The incremental cost of the subsequent books of an edition are peanuts. So the publisher sets the wholesale price depending on how many he thinks will be sold. The bookseller takes a 50% markup.

For those of us who write textbooks, with a low number of sales, the resulting prices can be almost beyond students' means :-(

sdean7855 said...

Re: Barnes and Noble's motto: "You Can Always Get It For Less From Amazon
Amazon is cheaper because they have a lock on the book (DRM), on your possession of it (they can yank it back) and on you (their profile or everything you read and buy). B&N hardly at all: they use the non-DRM .epub non-proprietary format, commonly available direct from many epublishing sites and from authors themselves. You possess the files in your hot little hand (or drive or chip). It's worth the extra to be free of Big Brother Amazon.

BadTux said...

Sdean, B&N's books are indeed encrypted, ePub was designed by Adobe to have DRM. B&N's DRM is rather simplistic (all you need is the credit card number you bought the ebook with in order to decrypt it) but it's there -- try opening a book you downloaded in a DRM-free ePub reader like Calibre and it'll say "nuh-uh, no way." Well, unless you install a decrypt hack plug-in and give it your credit card numbers to decrypt the ePubs.

That said, I do prefer B&N's ebooks for another reason -- they look better than Amazon ebooks. That's because ePub is a more expressive publishing language than the .pdb format Amazon uses. Amazon's format dates back to the days of the Palm Pilot, which it was originally designed for. ePub was specifically designed to run on modern eBook readers.

Comrade Misfit said...

sdean, Amazon's "yank back" thing only works if you permit your Kindle to talk to Amazon. But if you use the cable that came with it to hook the Kindle to your computer, then you can download books to your Kindle and it's all one-way.

Even better if you DL it forst to your computer and then transfer it over.

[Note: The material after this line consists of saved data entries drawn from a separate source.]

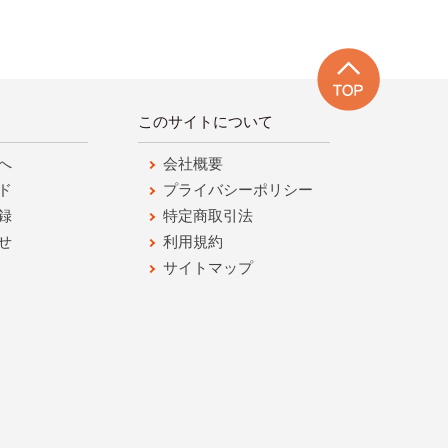
このサイトについて
へ
会社概要
ド
プライバシーポリシー
録
特定商取引法
せ
利用規約
サイトマップ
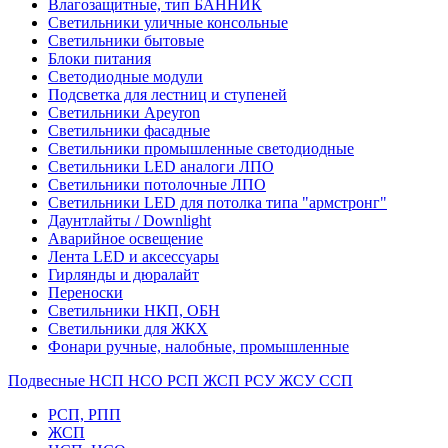
Влагозащитные, тип БАННИК
Светильники уличные консольные
Светильники бытовые
Блоки питания
Светодиодные модули
Подсветка для лестниц и ступеней
Светильники Apeyron
Светильники фасадные
Светильники промышленные светодиодные
Светильники LED аналоги ЛПО
Светильники потолочные ЛПО
Светильники LED для потолка типа "армстронг"
Даунтлайты / Downlight
Аварийное освещение
Лента LED и аксессуары
Гирлянды и дюралайт
Переноски
Светильники НКП, ОБН
Светильники для ЖКХ
Фонари ручные, налобные, промышленные
Подвесные НСП НСО РСП ЖСП РСУ ЖСУ ССП
РСП, РПП
ЖСП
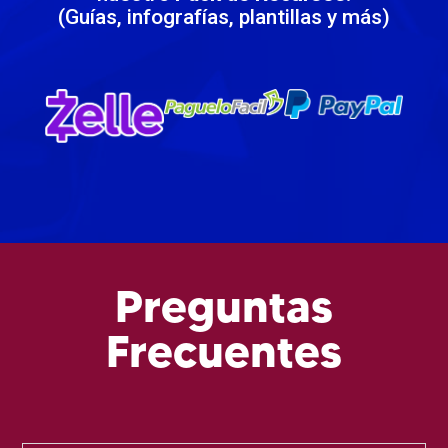
(Guías, infografías, plantillas y más)
Preguntas
Frecuentes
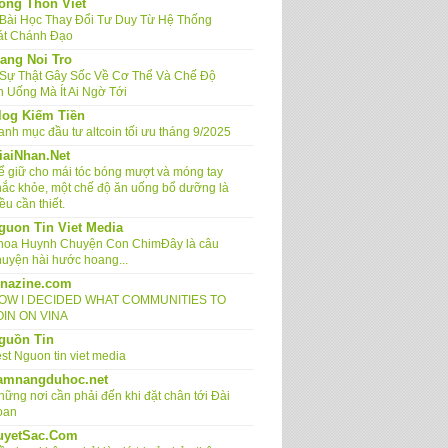
ong Thon Viet
 Bài Học Thay Đổi Tư Duy Từ Hệ Thống
át Chánh Đạo
ang Noi Tro
 Sự Thật Gây Sốc Về Cơ Thể Và Chế Độ
n Uống Mà Ít Ai Ngờ Tới
log Kiếm Tiền
anh mục đầu tư altcoin tối ưu tháng 9/2025
iaiNhan.Net
ể giữ cho mái tóc bóng mượt và móng tay
hắc khỏe, một chế độ ăn uống bổ dưỡng là
ều cần thiết.
guon Tin Viet Media
hoa Huynh Chuyện Con ChimĐây là câu
huyện hài hước hoang...
inazine.com
OW I DECIDED WHAT COMMUNITIES TO
OIN ON VINA
guồn Tin
st Nguon tin viet media
amnangduhoc.net
hững nơi cần phải đến khi đặt chân tới Đài
oan
uyetSac.Com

Plus, if you never turn the Kindle out of "airplane mode", the batter life is a lot longer.

Mark Rossmore said...

We've had three BN Nook readers in our house. My wife still uses her Nook Tablet. While I no longer use my original Nook or Nook Color, on all my devices (smartphone, Win8.1 tablet, and Win7 laptop) I continue to use the Nook app. I'm already in the BN ecosystem, of course, but overall I like the Nook app's usability and flexibility much more. For instance, I can download .epub files off the web and it'll import them, no problem.

Comrade Misfit said...

Mark, I have a Kindle. I have a buttload of books on it from Project Gutenberg and other places that have public-domain works.